Second, as a health care professional and Frontline workers in acute settings often feel perplexed and poorly equipped in caring for dying and patients and families, more consulting services should be developed to extend palliative care services to different ward settings, primary health care institutions, and private clinics. Day-care services which offers opportunities for patients and families to engage in social activities and support groups, receive respite care and other interventions to better cope with death and dying should be expanded beyond the current setup of hospital-attached service units but community-based independent service units. Moreover, self-help groups and volunteering organizations should be provided with greater patronage, educative and pragmatic, to assist in the delivery of supportive care within the community.
Third, the provision of palliative care for elders within the next decade will also need to be substantially different given the rapid demographic change. The notion that long-term care facilities and nursing homes will become the hospice of the future caring for older people with multiple chronic conditions with a long trajectory to death is fast becoming a reality. In long-term-care settings, the achievement of quality palliative care will require attention to all levels of the health and social care system, in both its formal and informal manifestations. The traditional palliative care, including its skills, values and management structure which were developed mainly for cancer patients may well exclude some critical aspects of the care required for older people with different illnesses and life circumstances. Thus, the transferability of current practices and philosophies of palliation to the care of older people must be guided by root cause analysis of their specific palliative care needs, rather than a simple transmission of skill set from one population to another.

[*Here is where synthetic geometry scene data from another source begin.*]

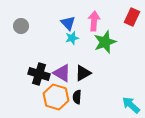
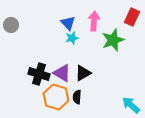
gray circle: moved 10 px left, 1 px up
green star: moved 8 px right, 2 px up
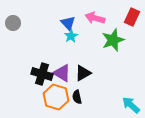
pink arrow: moved 1 px right, 3 px up; rotated 78 degrees counterclockwise
gray circle: moved 2 px right, 2 px up
cyan star: moved 1 px left, 2 px up; rotated 16 degrees counterclockwise
black cross: moved 3 px right
black semicircle: rotated 16 degrees counterclockwise
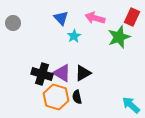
blue triangle: moved 7 px left, 5 px up
cyan star: moved 3 px right
green star: moved 6 px right, 3 px up
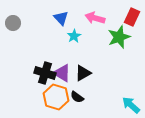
black cross: moved 3 px right, 1 px up
black semicircle: rotated 40 degrees counterclockwise
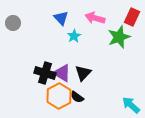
black triangle: rotated 18 degrees counterclockwise
orange hexagon: moved 3 px right, 1 px up; rotated 15 degrees clockwise
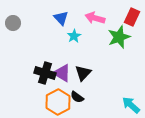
orange hexagon: moved 1 px left, 6 px down
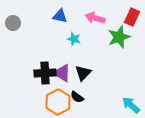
blue triangle: moved 1 px left, 2 px up; rotated 35 degrees counterclockwise
cyan star: moved 3 px down; rotated 24 degrees counterclockwise
black cross: rotated 20 degrees counterclockwise
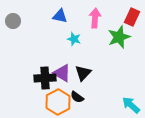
pink arrow: rotated 78 degrees clockwise
gray circle: moved 2 px up
black cross: moved 5 px down
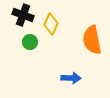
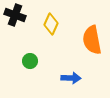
black cross: moved 8 px left
green circle: moved 19 px down
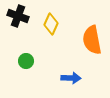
black cross: moved 3 px right, 1 px down
green circle: moved 4 px left
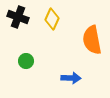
black cross: moved 1 px down
yellow diamond: moved 1 px right, 5 px up
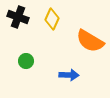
orange semicircle: moved 2 px left, 1 px down; rotated 48 degrees counterclockwise
blue arrow: moved 2 px left, 3 px up
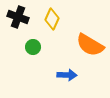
orange semicircle: moved 4 px down
green circle: moved 7 px right, 14 px up
blue arrow: moved 2 px left
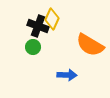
black cross: moved 20 px right, 9 px down
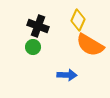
yellow diamond: moved 26 px right, 1 px down
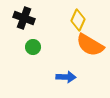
black cross: moved 14 px left, 8 px up
blue arrow: moved 1 px left, 2 px down
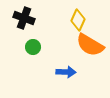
blue arrow: moved 5 px up
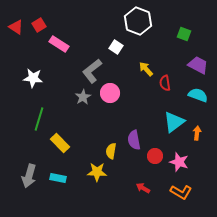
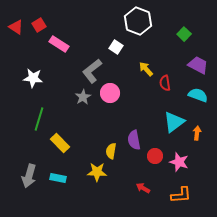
green square: rotated 24 degrees clockwise
orange L-shape: moved 3 px down; rotated 35 degrees counterclockwise
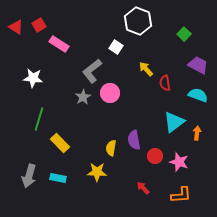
yellow semicircle: moved 3 px up
red arrow: rotated 16 degrees clockwise
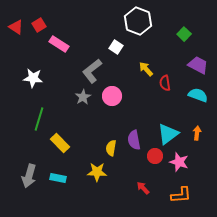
pink circle: moved 2 px right, 3 px down
cyan triangle: moved 6 px left, 12 px down
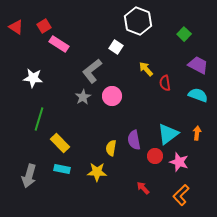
red square: moved 5 px right, 1 px down
cyan rectangle: moved 4 px right, 9 px up
orange L-shape: rotated 140 degrees clockwise
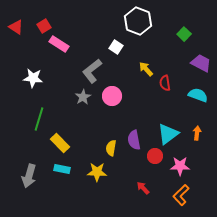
purple trapezoid: moved 3 px right, 2 px up
pink star: moved 1 px right, 4 px down; rotated 18 degrees counterclockwise
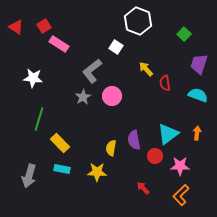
purple trapezoid: moved 2 px left, 1 px down; rotated 100 degrees counterclockwise
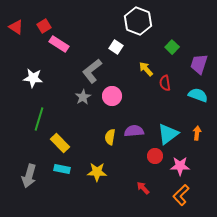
green square: moved 12 px left, 13 px down
purple semicircle: moved 9 px up; rotated 96 degrees clockwise
yellow semicircle: moved 1 px left, 11 px up
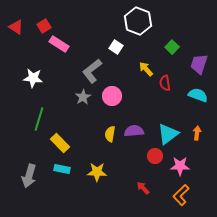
yellow semicircle: moved 3 px up
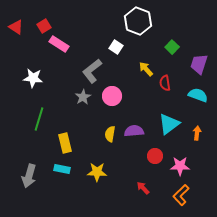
cyan triangle: moved 1 px right, 10 px up
yellow rectangle: moved 5 px right; rotated 30 degrees clockwise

Population ageing concerns not only Hong Kong, but the entire world. The sustainability of long-term care and end-of-life care for older people, and all people in general, rests upon health care policies and practices that are rid of the pragmatic piecemeal approach, and committed to the promotion of healthy living and healthy ageing with that of appropriate palliative care. Moreover, meeting the needs of the dying and the bereaved is a basic human right, and the goal to help them maintain and achieve dignity must be in the forefront of all long-term-care and end-of-life care services. In essence, the success of care for those facing mortality and their families no longer rests on a small group of specialists or even the medical profession alone, but the concerted efforts and vested interest in living and dying with dignity of every individuals, groups, communities and government bodies of our global society.
Andy H.Y. HO is a writer and assistant professor at the University of HK, based in Hong Kong.